DATASET SECTION:
• • • •

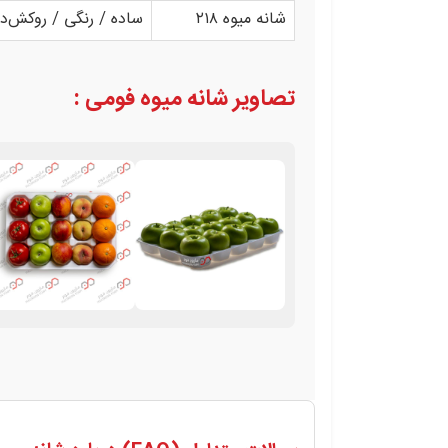
شانه میوه ۲۱۸
ساده / رنگی / روکش‌دا
تصاویر شانه میوه فومی :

• • • •

WORK TO COMPLETE: Copy the lines above exactly and exclude every image.

WRITTEN REPLY:
شانه میوه ۲۱۸
ساده / رنگی / روکش‌دا
تصاویر شانه میوه فومی :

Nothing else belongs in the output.